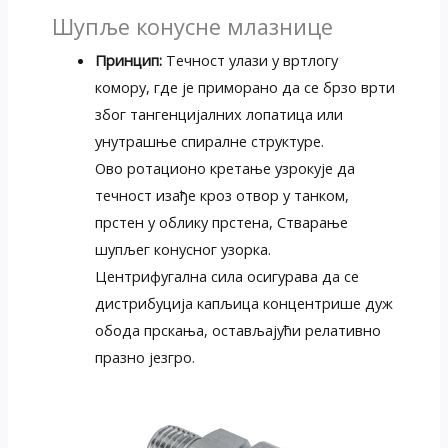
Шупље конусне млазнице
Принцип:
Течност улази у вртлогу
комору, где је приморано да се брзо врти
због тангенцијалних лопатица или
унутрашње спиралне структуре.
Ово ротационо кретање узрокује да
течност изађе кроз отвор у танком,
прстен у облику прстена, Стварање
шупљег конусног узорка.
Центрифугална сила осигурава да се
дистрибуција капљица концентрише дуж
обода прскања, остављајући релативно
празно језгро.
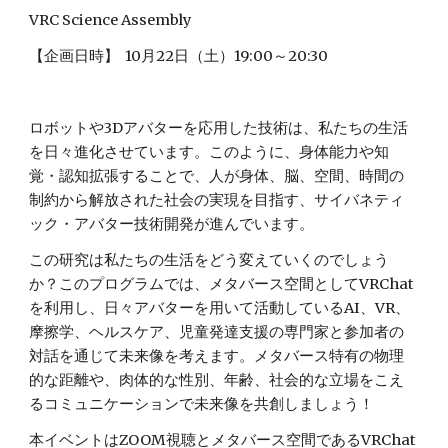
VRC Science Assembly
【企画日時】
10月22日（土）19:00～20:30
ロボットや3Dアバターを応用した技術は、私たちの生活
を日々進化させています。このように、身体能力や知
覚・認知拡張することで、人が身体、脳、空間、時間の
制約から解放された社会の実現を目指す、サイバネティ
ック・アバター技術開発が進んでいます。
この研究は私たちの生活をどう変えていくのでしょう
か？このプログラムでは、メタバース空間としてVRChat
を利用し、日々アバターを用いて活動しているAI、VR、
摩擦学、ヘルスケア、児童発達支援の専門家と参加者の
対話を通じて未来像を考えます。メタバース特有の物理
的な距離や、肉体的な性別、年齢、社会的な立場をこえ
るコミュニケーションで未来像を共創しましょう！
本イベントはZOOM視聴とメタバース空間であるVRChat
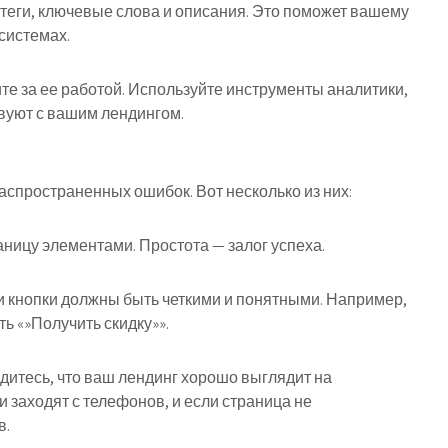
а-теги, ключевые слова и описания. Это поможет вашему
системах.
дите за ее работой. Используйте инструменты аналитики,
вуют с вашим лендингом.
аспространенных ошибок. Вот несколько из них:
ницу элементами. Простота — залог успеха.
 кнопки должны быть четкими и понятными. Например,
ь «»Получить скидку»».
дитесь, что ваш лендинг хорошо выглядит на
 заходят с телефонов, и если страница не
в.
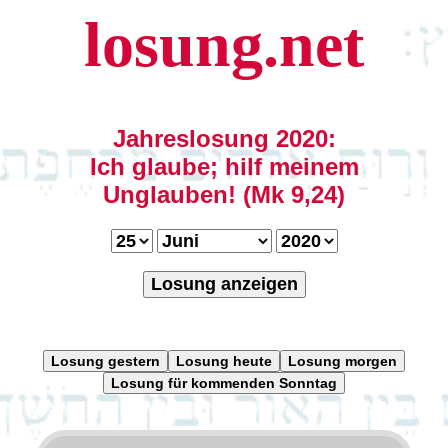
losung.net
Jahreslosung 2020:
Ich glaube; hilf meinem
Unglauben! (Mk 9,24)
Losung anzeigen
Losung gestern
Losung heute
Losung morgen
Losung für kommenden Sonntag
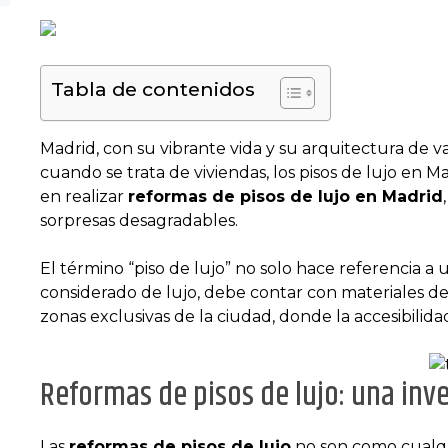
Tabla de contenidos
Madrid, con su vibrante vida y su arquitectura de v
cuando se trata de viviendas, los pisos de lujo en 
en realizar
reformas de pisos de lujo en Madrid
sorpresas desagradables.
El término “piso de lujo” no solo hace referencia a 
considerado de lujo, debe contar con materiales de
zonas exclusivas de la ciudad, donde la accesibilidad
Reformas de pisos de lujo: una inve
Las
reformas de pisos de lujo
no son como cualqui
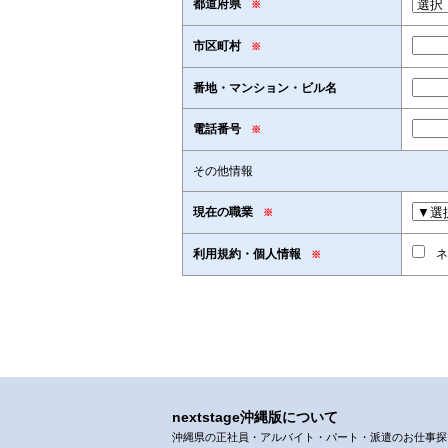
都道府県
※
市区町村
※
番地・マンション・ビル名
電話番号
※
その他情報
現在の職業
※
利用規約・個人情報
ネ
※
nextstage沖縄版について
沖縄県の正社員・アルバイト・パート・派遣のお仕事探しなら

EXERCISE:
Faithful copy, images left out: write out every line of data.

RESPONSE TO THIS TASK:
Шупље конусне млазнице
Принцип:
Течност улази у вртлогу
комору, где је приморано да се брзо врти
због тангенцијалних лопатица или
унутрашње спиралне структуре.
Ово ротационо кретање узрокује да
течност изађе кроз отвор у танком,
прстен у облику прстена, Стварање
шупљег конусног узорка.
Центрифугална сила осигурава да се
дистрибуција капљица концентрише дуж
обода прскања, остављајући релативно
празно језгро.
VRC Science Assembly
【企画日時】
10月22日（土）19:00～20:30
ロボットや3Dアバターを応用した技術は、私たちの生活
を日々進化させています。このように、身体能力や知
覚・認知拡張することで、人が身体、脳、空間、時間の
制約から解放された社会の実現を目指す、サイバネティ
ック・アバター技術開発が進んでいます。
この研究は私たちの生活をどう変えていくのでしょう
か？このプログラムでは、メタバース空間としてVRChat
を利用し、日々アバターを用いて活動しているAI、VR、
摩擦学、ヘルスケア、児童発達支援の専門家と参加者の
対話を通じて未来像を考えます。メタバース特有の物理
的な距離や、肉体的な性別、年齢、社会的な立場をこえ
るコミュニケーションで未来像を共創しましょう！
本イベントはZOOM視聴とメタバース空間であるVRChat
а-теги, ключевые слова и описания. Это поможет вашему
системах.
дите за ее работой. Используйте инструменты аналитики,
вуют с вашим лендингом.
аспространенных ошибок. Вот несколько из них:
ницу элементами. Простота — залог успеха.
 кнопки должны быть четкими и понятными. Например,
ь «»Получить скидку»».
дитесь, что ваш лендинг хорошо выглядит на
 заходят с телефонов, и если страница не
в.
losung.net
Jahreslosung 2020:
Ich glaube; hilf meinem
Unglauben! (Mk 9,24)
Losung anzeigen
Losung gestern
Losung heute
Losung morgen
Losung für kommenden Sonntag
Tabla de contenidos
Madrid, con su vibrante vida y su arquitectura de v
cuando se trata de viviendas, los pisos de lujo en 
en realizar
reformas de pisos de lujo en Madrid
sorpresas desagradables.
El término “piso de lujo” no solo hace referencia a 
considerado de lujo, debe contar con materiales de
zonas exclusivas de la ciudad, donde la accesibilidad
Reformas de pisos de lujo: una inve
Las
reformas de pisos de lujo
no son como cualqui
都道府県
※
市区町村
※
番地・マンション・ビル名
電話番号
※
その他情報
現在の職業
※
利用規約・個人情報
ネ
※
nextstage沖縄版について
沖縄県の正社員・アルバイト・パート・派遣のお仕事探しなら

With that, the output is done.